» **Source material**:
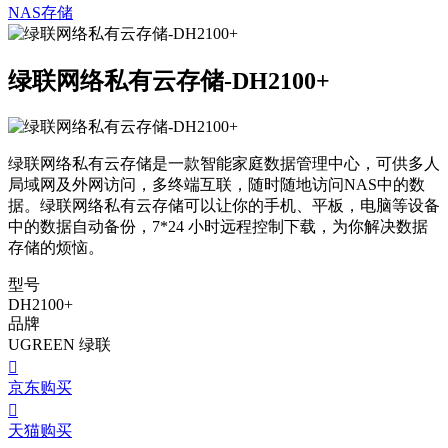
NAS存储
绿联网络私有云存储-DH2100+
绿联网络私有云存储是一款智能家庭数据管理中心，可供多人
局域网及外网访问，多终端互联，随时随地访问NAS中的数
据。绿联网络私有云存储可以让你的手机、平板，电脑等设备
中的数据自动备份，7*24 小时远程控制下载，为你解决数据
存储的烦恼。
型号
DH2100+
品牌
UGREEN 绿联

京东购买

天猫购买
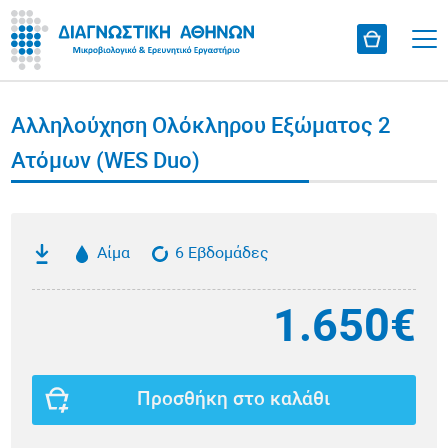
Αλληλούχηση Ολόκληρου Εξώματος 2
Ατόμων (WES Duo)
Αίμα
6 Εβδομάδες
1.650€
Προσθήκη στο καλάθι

---

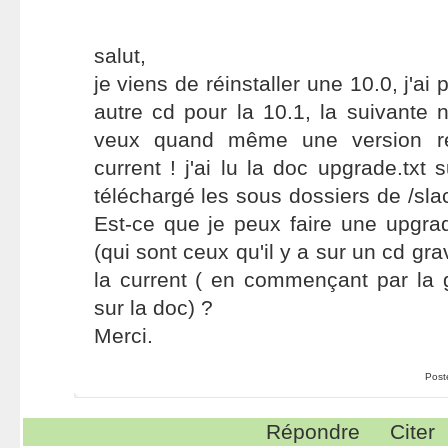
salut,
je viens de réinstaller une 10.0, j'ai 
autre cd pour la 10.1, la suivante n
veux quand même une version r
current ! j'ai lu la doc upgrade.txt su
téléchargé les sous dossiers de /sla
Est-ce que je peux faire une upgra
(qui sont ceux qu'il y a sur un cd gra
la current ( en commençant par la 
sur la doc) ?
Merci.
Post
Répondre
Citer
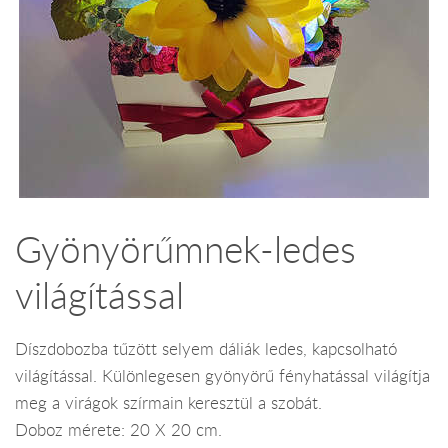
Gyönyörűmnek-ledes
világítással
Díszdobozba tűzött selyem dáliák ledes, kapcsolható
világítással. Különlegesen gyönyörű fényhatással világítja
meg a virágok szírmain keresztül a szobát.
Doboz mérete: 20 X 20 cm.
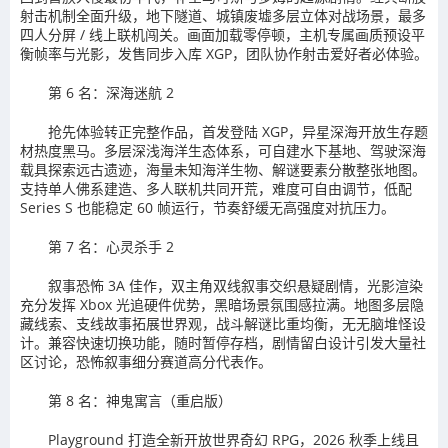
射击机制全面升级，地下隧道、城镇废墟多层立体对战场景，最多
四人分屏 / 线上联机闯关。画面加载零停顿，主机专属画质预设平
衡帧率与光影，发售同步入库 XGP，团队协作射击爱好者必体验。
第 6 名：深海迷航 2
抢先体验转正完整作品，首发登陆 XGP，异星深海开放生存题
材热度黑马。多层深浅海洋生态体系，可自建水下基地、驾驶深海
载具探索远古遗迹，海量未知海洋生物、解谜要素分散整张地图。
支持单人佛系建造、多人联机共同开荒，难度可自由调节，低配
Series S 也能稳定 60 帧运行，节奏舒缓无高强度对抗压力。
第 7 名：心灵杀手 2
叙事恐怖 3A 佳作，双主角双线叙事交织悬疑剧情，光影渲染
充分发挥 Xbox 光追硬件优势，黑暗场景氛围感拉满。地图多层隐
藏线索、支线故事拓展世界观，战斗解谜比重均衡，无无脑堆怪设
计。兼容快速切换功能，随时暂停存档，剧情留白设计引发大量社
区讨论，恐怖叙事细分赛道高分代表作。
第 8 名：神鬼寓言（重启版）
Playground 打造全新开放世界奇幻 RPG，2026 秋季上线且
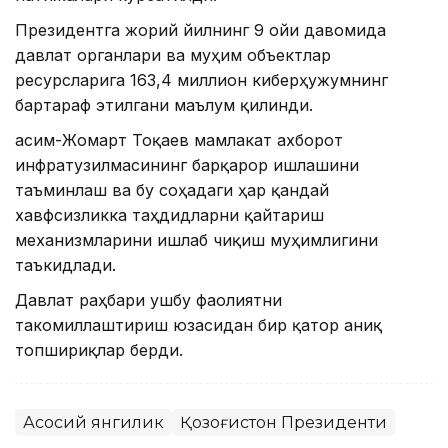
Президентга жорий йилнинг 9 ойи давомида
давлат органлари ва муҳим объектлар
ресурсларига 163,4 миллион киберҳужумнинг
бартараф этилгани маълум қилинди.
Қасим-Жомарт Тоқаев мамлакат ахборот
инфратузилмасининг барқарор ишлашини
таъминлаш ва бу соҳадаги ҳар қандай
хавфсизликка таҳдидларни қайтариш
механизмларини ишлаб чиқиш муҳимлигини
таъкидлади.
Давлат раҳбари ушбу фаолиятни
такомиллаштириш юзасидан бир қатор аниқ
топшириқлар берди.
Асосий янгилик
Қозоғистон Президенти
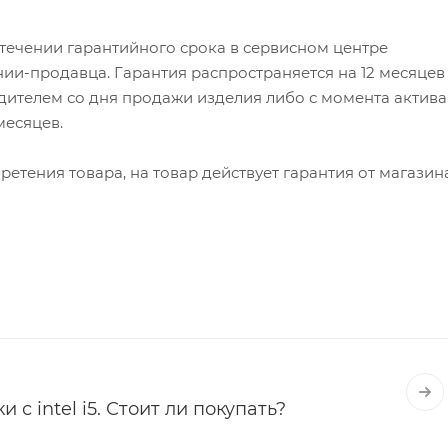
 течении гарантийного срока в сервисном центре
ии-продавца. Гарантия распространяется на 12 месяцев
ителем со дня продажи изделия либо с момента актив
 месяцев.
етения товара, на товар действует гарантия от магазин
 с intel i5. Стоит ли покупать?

---

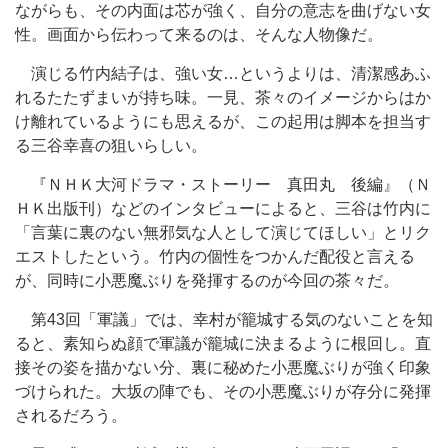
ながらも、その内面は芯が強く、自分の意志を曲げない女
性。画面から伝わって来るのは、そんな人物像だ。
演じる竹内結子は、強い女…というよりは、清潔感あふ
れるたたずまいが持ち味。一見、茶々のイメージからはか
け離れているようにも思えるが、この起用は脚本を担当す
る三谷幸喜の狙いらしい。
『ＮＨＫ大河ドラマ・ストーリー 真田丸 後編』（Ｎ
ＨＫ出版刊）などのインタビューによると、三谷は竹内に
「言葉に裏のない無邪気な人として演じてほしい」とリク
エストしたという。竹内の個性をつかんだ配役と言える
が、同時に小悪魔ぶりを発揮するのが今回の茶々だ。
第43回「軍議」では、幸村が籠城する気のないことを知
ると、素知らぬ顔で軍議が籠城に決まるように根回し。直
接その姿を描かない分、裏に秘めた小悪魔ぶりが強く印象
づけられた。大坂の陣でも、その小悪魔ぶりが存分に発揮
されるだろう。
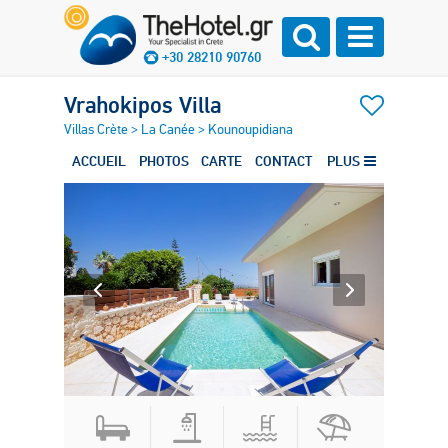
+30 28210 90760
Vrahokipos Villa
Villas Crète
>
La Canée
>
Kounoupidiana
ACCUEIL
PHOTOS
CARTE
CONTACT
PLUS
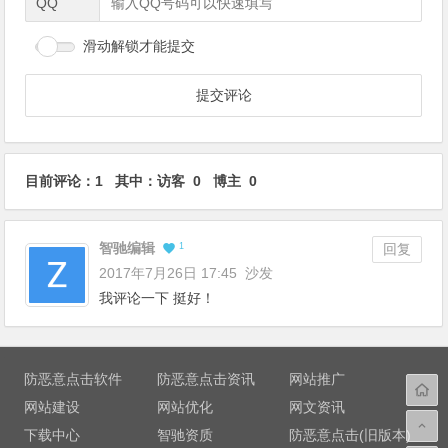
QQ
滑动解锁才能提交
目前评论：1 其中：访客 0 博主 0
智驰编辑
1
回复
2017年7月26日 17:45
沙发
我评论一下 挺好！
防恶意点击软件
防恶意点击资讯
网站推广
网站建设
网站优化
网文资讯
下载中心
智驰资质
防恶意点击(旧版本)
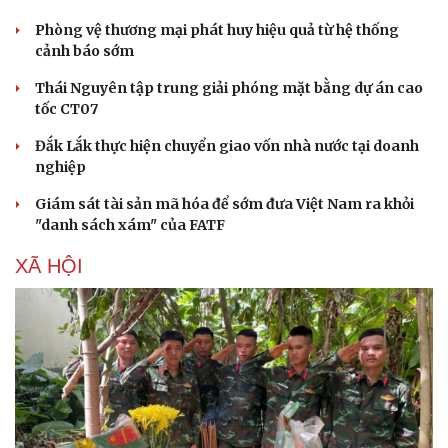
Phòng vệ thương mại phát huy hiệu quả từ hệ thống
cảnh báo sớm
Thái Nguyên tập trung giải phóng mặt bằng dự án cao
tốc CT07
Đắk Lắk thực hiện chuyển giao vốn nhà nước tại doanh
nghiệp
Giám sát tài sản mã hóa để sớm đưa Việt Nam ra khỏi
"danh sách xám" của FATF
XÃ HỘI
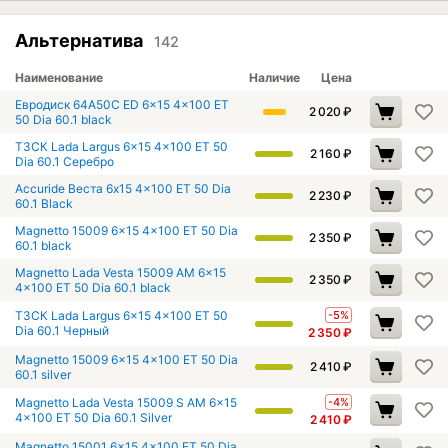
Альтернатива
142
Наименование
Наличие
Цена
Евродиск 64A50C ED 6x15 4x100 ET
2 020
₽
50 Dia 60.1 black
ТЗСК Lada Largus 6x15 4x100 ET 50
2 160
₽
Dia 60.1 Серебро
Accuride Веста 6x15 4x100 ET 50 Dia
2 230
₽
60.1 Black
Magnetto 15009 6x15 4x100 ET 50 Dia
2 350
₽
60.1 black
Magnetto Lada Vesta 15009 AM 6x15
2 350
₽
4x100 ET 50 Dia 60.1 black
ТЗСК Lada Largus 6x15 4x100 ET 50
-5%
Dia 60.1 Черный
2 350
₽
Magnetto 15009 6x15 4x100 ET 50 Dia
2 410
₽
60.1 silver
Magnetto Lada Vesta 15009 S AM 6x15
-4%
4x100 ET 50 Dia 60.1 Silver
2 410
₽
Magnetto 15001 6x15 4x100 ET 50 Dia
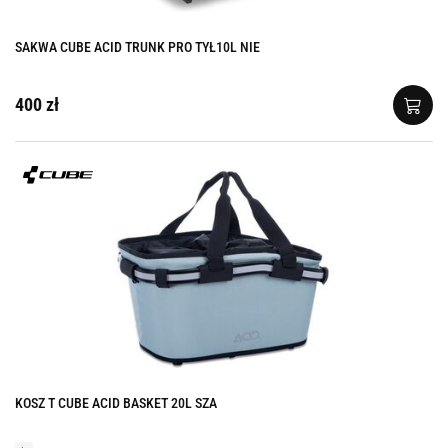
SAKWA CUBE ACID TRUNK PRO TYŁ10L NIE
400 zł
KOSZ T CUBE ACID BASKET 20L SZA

» **Task brief**: Pull out every line of the entries that includes the word "Vesta".

» **Written answer**:
Magnetto Lada Vesta 15009 AM 6x15
Magnetto Lada Vesta 15009 S AM 6x15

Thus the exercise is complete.